§ What to produce:
Two lines in the listing below mark the span: one contains "B（LEDライト専用） dls-0005" and one contains "Entwicklungswerkzeug, welches es". Reproduce both of them and everything between, exactly.

§ Provided data:
↓↓↓

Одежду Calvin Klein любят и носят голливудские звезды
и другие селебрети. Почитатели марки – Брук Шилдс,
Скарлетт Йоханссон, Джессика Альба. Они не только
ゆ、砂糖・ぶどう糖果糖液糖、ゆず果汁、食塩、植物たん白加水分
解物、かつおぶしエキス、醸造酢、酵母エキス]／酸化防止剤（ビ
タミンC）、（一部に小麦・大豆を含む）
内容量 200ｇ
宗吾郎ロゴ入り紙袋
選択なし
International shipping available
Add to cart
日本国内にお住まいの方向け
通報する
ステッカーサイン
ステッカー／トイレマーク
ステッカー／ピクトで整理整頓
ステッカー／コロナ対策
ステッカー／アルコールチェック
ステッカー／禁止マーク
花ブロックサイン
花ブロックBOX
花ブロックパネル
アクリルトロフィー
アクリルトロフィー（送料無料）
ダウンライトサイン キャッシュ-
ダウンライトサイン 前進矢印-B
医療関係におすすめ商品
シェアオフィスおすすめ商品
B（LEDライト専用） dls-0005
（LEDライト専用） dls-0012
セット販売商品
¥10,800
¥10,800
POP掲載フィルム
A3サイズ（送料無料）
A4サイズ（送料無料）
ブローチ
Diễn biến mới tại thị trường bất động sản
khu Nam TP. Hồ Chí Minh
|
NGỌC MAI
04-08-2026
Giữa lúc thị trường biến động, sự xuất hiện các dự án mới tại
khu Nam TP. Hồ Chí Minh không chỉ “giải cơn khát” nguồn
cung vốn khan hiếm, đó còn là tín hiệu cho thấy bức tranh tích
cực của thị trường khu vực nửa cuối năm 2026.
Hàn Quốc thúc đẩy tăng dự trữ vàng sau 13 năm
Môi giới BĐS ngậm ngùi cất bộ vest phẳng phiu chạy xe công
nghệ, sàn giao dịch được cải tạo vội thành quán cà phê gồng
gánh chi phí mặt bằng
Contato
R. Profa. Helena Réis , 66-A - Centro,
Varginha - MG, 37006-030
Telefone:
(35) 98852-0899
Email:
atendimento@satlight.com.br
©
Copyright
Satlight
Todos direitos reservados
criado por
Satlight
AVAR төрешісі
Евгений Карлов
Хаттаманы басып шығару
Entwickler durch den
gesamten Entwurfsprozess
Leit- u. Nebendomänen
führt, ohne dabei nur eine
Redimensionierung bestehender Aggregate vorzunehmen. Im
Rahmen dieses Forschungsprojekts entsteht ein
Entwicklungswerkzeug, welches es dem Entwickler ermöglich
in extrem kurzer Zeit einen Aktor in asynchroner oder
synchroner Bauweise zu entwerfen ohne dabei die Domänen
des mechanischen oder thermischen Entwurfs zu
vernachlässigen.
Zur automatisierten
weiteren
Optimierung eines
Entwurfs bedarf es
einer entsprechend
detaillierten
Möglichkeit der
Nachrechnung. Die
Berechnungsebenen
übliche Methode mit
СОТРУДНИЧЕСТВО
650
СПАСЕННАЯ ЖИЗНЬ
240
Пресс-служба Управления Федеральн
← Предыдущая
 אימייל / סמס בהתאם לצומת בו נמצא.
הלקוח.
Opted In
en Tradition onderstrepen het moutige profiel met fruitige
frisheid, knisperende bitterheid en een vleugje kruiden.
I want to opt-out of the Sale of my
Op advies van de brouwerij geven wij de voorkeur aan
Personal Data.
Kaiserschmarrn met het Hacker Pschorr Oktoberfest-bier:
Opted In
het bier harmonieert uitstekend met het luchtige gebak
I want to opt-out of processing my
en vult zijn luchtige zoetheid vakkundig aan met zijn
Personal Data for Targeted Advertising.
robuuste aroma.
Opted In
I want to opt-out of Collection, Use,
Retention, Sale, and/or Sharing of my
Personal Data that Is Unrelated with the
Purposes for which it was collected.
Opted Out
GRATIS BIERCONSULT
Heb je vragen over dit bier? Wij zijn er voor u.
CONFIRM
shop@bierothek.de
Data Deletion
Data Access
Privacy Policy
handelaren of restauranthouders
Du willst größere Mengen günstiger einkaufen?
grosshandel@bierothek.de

↑↑↑
↓↓↓

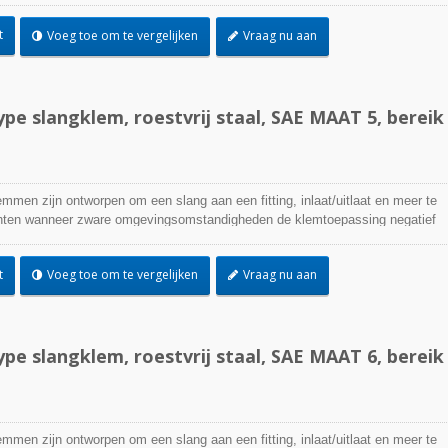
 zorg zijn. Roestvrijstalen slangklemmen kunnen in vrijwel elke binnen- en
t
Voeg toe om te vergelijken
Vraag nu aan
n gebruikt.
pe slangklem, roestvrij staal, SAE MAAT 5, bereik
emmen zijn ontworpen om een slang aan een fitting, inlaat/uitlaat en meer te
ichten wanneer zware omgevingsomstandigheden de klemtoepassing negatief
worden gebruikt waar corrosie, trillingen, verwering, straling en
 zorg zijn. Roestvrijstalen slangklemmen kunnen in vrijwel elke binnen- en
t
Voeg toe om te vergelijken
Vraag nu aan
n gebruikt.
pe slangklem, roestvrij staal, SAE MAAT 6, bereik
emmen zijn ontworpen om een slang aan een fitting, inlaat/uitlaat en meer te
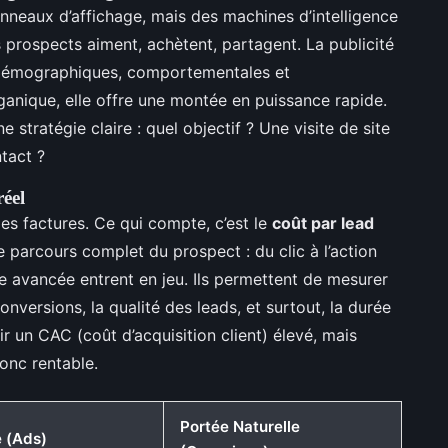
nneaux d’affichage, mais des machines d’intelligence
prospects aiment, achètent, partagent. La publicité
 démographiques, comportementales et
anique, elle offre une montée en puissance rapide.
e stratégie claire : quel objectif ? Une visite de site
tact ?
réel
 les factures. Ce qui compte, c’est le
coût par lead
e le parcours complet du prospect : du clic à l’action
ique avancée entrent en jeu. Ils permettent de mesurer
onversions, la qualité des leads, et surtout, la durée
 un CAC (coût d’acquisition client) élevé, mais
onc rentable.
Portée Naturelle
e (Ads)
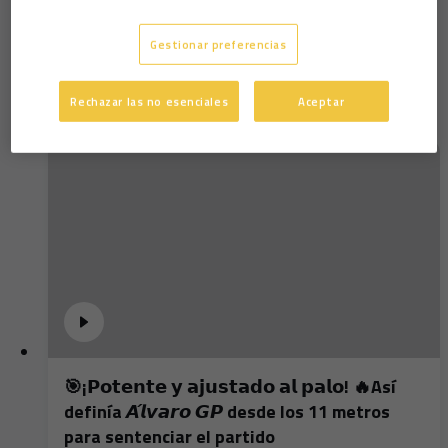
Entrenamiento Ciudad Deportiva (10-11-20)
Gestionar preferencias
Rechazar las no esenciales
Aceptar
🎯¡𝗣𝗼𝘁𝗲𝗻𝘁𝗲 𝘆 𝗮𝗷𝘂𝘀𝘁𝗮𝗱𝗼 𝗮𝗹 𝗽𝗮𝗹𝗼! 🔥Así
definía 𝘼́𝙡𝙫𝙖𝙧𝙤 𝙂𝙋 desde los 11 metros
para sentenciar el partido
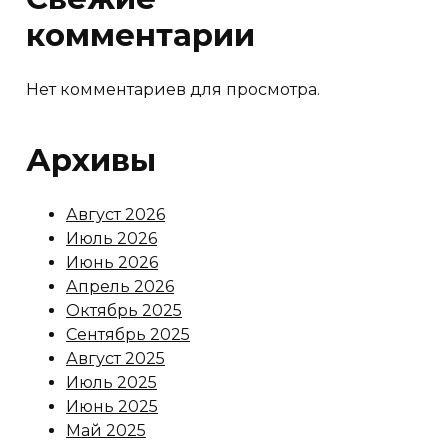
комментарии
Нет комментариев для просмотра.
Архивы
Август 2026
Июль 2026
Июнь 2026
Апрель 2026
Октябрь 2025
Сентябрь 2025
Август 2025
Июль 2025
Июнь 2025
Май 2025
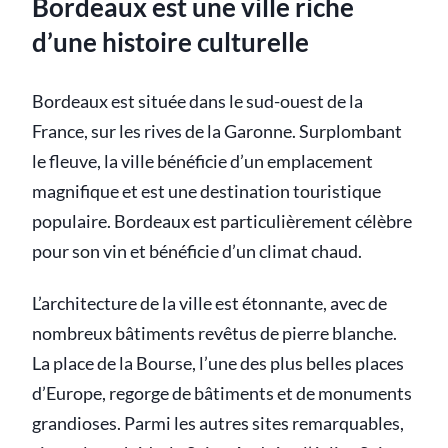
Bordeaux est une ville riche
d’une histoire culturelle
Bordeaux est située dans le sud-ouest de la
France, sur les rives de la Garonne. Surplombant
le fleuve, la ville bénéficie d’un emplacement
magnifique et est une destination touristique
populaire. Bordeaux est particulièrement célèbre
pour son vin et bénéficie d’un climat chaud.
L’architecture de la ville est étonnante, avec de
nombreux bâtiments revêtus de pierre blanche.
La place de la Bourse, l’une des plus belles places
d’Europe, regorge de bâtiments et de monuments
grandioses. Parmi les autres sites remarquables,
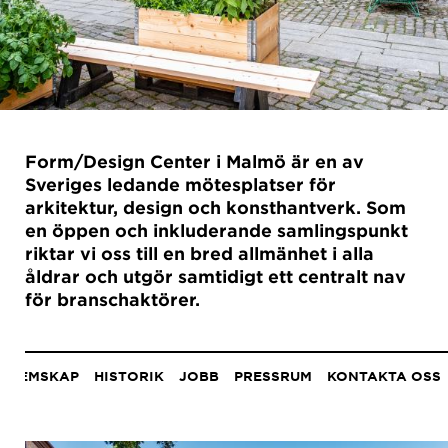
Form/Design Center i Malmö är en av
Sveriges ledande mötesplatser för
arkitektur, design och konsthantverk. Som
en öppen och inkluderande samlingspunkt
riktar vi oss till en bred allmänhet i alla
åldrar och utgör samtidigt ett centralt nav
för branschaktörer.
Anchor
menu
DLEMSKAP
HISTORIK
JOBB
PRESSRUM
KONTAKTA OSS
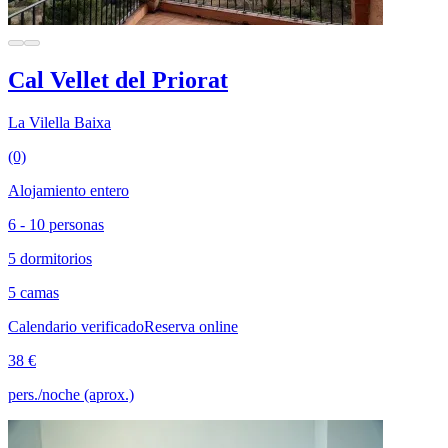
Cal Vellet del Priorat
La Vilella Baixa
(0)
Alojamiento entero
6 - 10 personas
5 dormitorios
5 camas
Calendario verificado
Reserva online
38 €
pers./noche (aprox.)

↑↑↑

§ Completed task:
B（LEDライト専用） dls-0005
（LEDライト専用） dls-0012
セット販売商品
¥10,800
¥10,800
POP掲載フィルム
A3サイズ（送料無料）
A4サイズ（送料無料）
ブローチ
Diễn biến mới tại thị trường bất động sản
khu Nam TP. Hồ Chí Minh
|
NGỌC MAI
04-08-2026
Giữa lúc thị trường biến động, sự xuất hiện các dự án mới tại
khu Nam TP. Hồ Chí Minh không chỉ “giải cơn khát” nguồn
cung vốn khan hiếm, đó còn là tín hiệu cho thấy bức tranh tích
cực của thị trường khu vực nửa cuối năm 2026.
Hàn Quốc thúc đẩy tăng dự trữ vàng sau 13 năm
Môi giới BĐS ngậm ngùi cất bộ vest phẳng phiu chạy xe công
nghệ, sàn giao dịch được cải tạo vội thành quán cà phê gồng
gánh chi phí mặt bằng
Contato
R. Profa. Helena Réis , 66-A - Centro,
Varginha - MG, 37006-030
Telefone:
(35) 98852-0899
Email:
atendimento@satlight.com.br
©
Copyright
Satlight
Todos direitos reservados
criado por
Satlight
AVAR төрешісі
Евгений Карлов
Хаттаманы басып шығару
Entwickler durch den
gesamten Entwurfsprozess
Leit- u. Nebendomänen
führt, ohne dabei nur eine
Redimensionierung bestehender Aggregate vorzunehmen. Im
Rahmen dieses Forschungsprojekts entsteht ein
Entwicklungswerkzeug, welches es dem Entwickler ermöglich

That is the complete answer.